My reaction: Duh! Of course Regan’s been there. I’m pretty sure there is no place in the northwestern US that she hasn’t done paleobotanical fieldwork. Now, let me pick her brain for as many more good field sites as possible before she hangs up on me!
Regan has already had a diverse career in paleobotany. In between her academic degrees, she worked for the Denver Museum of Nature and Science and was the paleobotanist at John Day Fossil Beds National Monument. She’s studied fossil pollen, leaves, bug bites on leaves, and most recently phytoliths (this is a test – did you learn what that means in a previous blog?). Regan’s PhD work is a critical component of a larger collaborative study investigating how climate change and extinction events affected vegetation structure in Patagonia between 40 and 18 million years ago. Patagonia has an excellent vertebrate fossil record, and better interpretations of vegetation change would also allow paleontologists to look for coevolution between plants and animals.

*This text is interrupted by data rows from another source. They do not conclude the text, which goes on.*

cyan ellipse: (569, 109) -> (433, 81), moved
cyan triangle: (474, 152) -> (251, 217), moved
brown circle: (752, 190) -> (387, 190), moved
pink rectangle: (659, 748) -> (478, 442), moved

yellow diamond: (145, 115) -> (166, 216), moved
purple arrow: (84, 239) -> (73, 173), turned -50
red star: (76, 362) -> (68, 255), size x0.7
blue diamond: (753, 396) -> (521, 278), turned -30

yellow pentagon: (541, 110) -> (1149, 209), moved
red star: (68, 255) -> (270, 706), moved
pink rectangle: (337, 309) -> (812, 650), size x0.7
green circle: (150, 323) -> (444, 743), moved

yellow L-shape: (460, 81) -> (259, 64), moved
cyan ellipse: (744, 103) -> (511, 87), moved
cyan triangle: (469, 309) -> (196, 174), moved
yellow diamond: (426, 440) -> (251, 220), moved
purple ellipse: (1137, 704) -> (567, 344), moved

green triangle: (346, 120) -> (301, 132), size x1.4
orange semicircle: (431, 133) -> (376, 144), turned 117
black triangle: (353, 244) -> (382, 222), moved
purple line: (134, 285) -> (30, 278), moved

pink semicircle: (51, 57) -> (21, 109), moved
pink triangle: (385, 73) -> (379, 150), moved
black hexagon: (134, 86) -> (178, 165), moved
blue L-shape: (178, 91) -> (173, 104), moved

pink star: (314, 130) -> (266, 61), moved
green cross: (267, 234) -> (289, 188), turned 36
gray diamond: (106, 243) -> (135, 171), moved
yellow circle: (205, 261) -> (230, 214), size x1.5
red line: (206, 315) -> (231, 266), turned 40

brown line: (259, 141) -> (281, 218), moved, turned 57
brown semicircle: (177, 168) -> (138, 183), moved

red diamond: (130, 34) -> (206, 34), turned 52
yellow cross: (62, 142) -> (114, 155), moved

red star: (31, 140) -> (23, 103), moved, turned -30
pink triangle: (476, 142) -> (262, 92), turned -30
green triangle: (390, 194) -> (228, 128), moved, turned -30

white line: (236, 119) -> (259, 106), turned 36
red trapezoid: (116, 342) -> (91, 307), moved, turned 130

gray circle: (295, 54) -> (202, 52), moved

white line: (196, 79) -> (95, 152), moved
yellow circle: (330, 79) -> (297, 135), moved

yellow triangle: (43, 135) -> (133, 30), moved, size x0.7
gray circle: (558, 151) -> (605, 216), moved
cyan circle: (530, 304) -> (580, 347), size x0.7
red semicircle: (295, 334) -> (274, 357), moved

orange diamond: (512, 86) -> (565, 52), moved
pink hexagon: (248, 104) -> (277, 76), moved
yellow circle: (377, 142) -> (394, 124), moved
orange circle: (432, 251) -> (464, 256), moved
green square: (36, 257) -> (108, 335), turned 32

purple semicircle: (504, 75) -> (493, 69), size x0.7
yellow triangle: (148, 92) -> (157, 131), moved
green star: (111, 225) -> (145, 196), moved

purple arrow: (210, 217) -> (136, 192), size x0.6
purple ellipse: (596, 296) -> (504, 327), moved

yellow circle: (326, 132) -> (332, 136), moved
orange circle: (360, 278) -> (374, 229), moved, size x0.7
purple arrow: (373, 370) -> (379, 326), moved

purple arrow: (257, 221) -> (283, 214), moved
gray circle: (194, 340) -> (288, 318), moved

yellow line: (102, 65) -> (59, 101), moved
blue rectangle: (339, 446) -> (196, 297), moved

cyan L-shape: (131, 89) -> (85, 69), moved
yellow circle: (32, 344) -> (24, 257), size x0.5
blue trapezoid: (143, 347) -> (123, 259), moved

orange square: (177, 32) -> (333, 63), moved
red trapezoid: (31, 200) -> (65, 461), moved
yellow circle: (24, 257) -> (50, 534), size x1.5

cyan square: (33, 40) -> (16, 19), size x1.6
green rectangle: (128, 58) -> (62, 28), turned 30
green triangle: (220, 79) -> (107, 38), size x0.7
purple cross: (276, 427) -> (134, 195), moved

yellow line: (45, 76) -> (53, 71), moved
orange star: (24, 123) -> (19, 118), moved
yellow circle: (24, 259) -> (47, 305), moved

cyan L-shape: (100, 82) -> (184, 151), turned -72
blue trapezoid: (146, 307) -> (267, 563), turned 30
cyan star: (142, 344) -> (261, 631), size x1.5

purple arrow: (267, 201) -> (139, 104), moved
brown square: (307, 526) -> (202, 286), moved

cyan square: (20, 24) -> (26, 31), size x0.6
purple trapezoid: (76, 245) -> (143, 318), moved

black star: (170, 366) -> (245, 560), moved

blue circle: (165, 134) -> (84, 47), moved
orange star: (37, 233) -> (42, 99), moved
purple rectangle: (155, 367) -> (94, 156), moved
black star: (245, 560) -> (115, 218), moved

However, before the fossil record can be interpreted, modern analogs are needed. This took Regan to Costa Rica, where she could sample from all sorts of ecosystems (tropical rainforest, dry tropical forest, grassland, swamp) without having to travel very far. At each of over 200 sample sites, Regan set up a tripod and used a fisheye lens to get a hemispherical photograph of the forest above her. She then collected a soil sample directly below the tripod. Back in the lab, Regan isolated the phytoliths (those teeny-tiny, glassy microfossils that record the plant cell shape) using a series of chemical baths and measured how much the edges undulate. Studies of several living plants have shown that leaves exposed to full sunlight conditions have cell walls with less undulation (waviness) than leaves that develop in shady conditions. Regan’s goal was to find a correlation between amount of phytolith undulation and tree cover as quantified from her photographs. We’re all anxiously awaiting the publication of Regan’s results, and hoping we can apply it to our own fossil sites!